Start of Available data

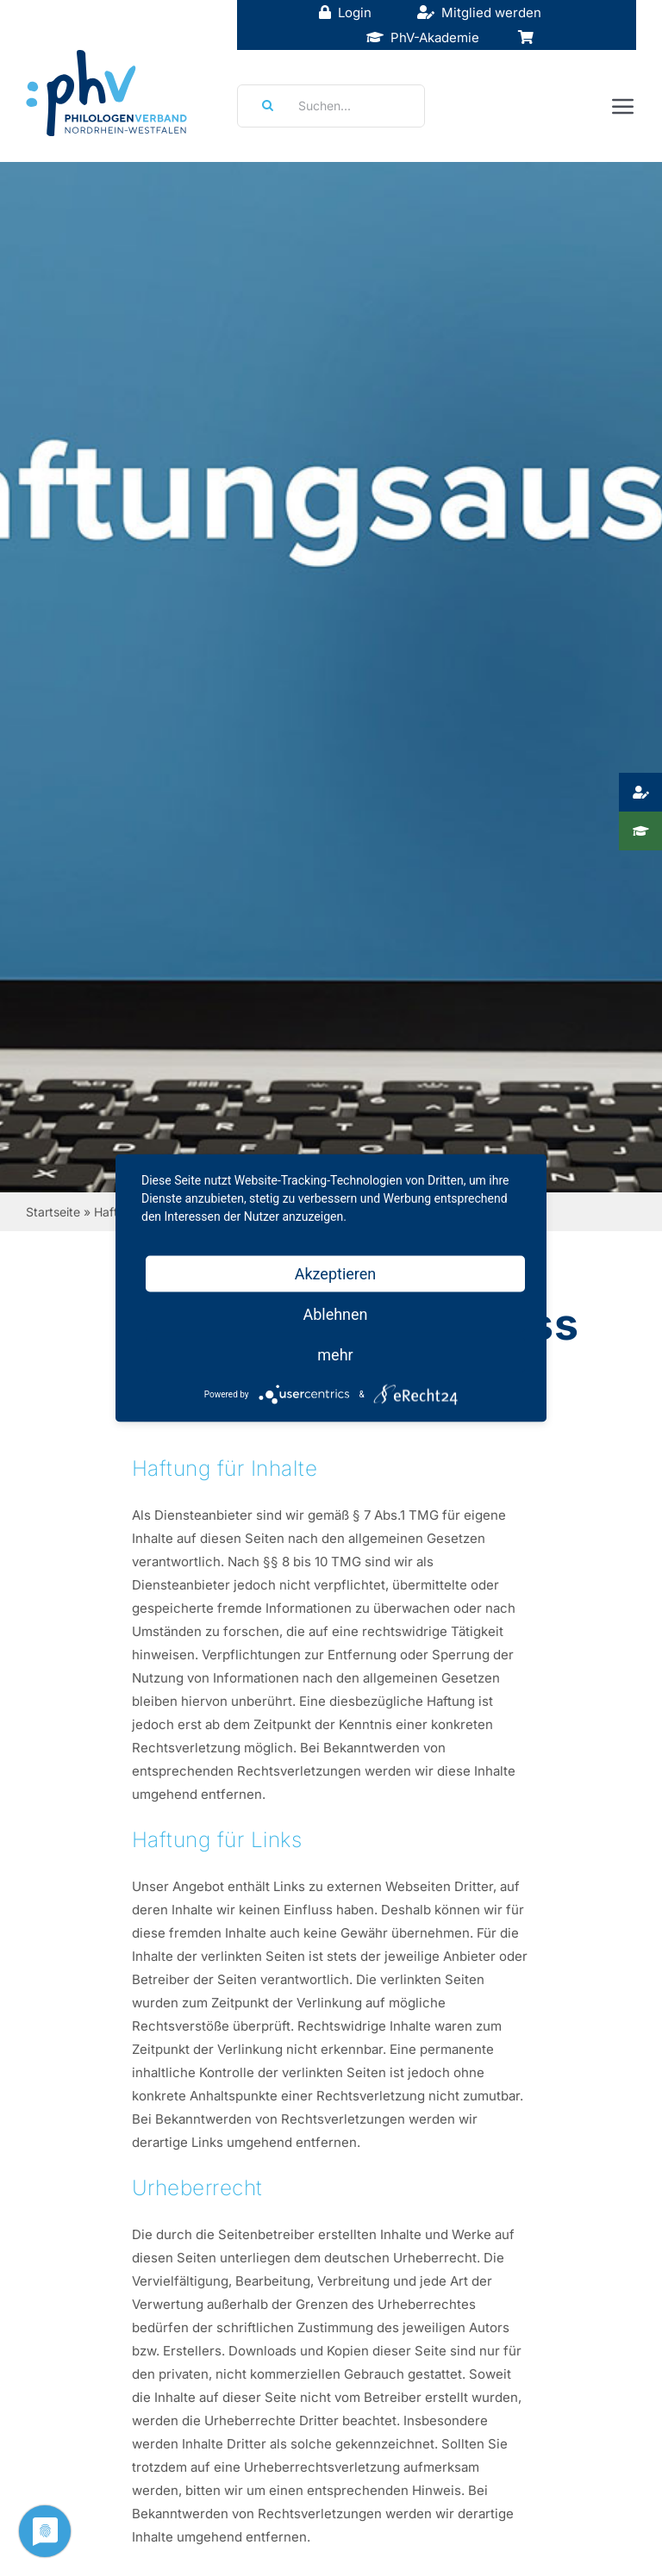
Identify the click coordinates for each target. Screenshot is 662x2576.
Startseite (53, 1211)
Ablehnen (335, 1314)
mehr (335, 1355)
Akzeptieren (336, 1274)
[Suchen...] (330, 106)
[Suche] (262, 106)
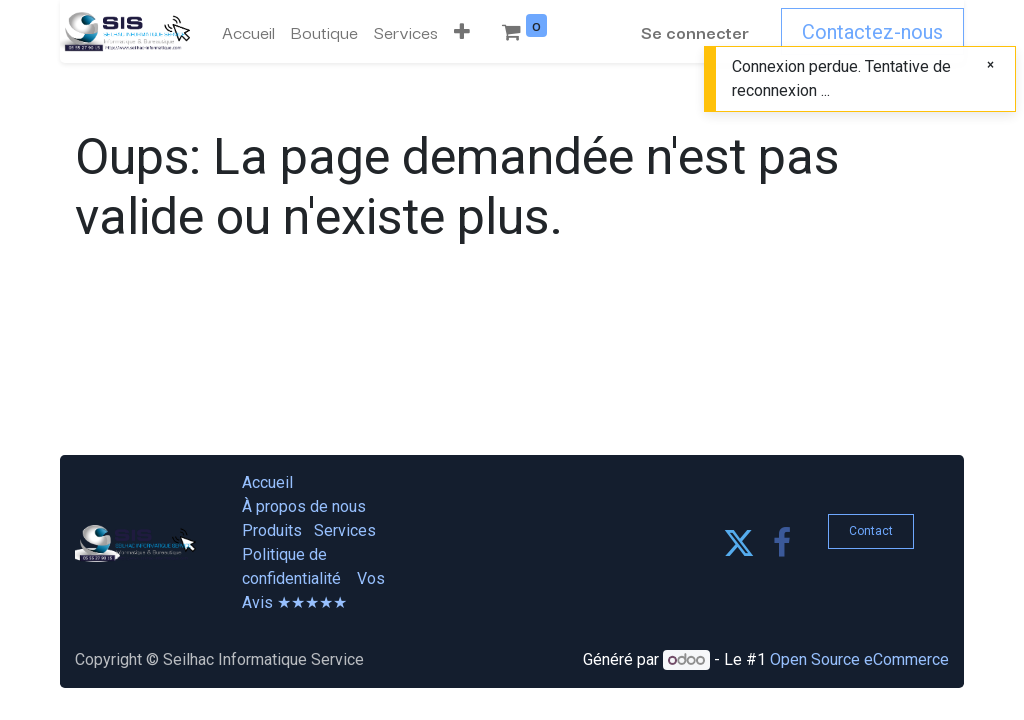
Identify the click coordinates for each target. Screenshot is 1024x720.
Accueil (267, 482)
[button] (462, 32)
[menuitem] (248, 32)
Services (345, 530)
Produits (272, 530)
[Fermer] (990, 64)
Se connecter (695, 31)
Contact (871, 531)
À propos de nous (304, 506)
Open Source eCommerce (859, 659)
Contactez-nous (872, 32)
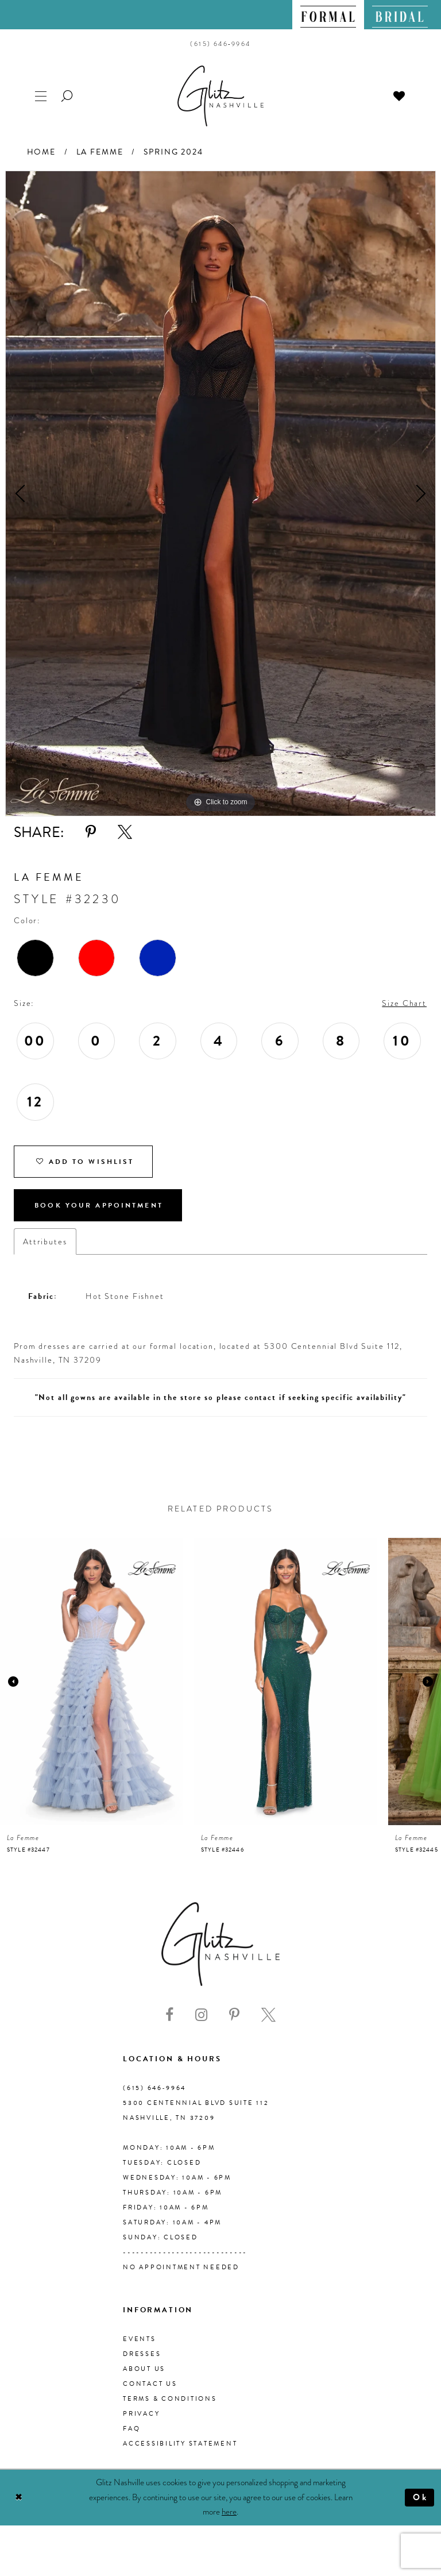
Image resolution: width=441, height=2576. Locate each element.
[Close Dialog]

End of Available data

*What the exercise asks:*
The copy should hold exactly the lines from the line containing "Screenshot is 1024x720." through the end of the data, both ends included, and no pictures.

*Solution to this problem:*
Identify the click coordinates for each target. Screenshot is 1024x720.
Accueil (267, 482)
[button] (462, 32)
[menuitem] (248, 32)
Services (345, 530)
Produits (272, 530)
[Fermer] (990, 64)
Se connecter (695, 31)
Contact (871, 531)
À propos de nous (304, 506)
Open Source eCommerce (859, 659)
Contactez-nous (872, 32)
Image resolution: width=441, height=2576. Locate each element.
[Close Dialog]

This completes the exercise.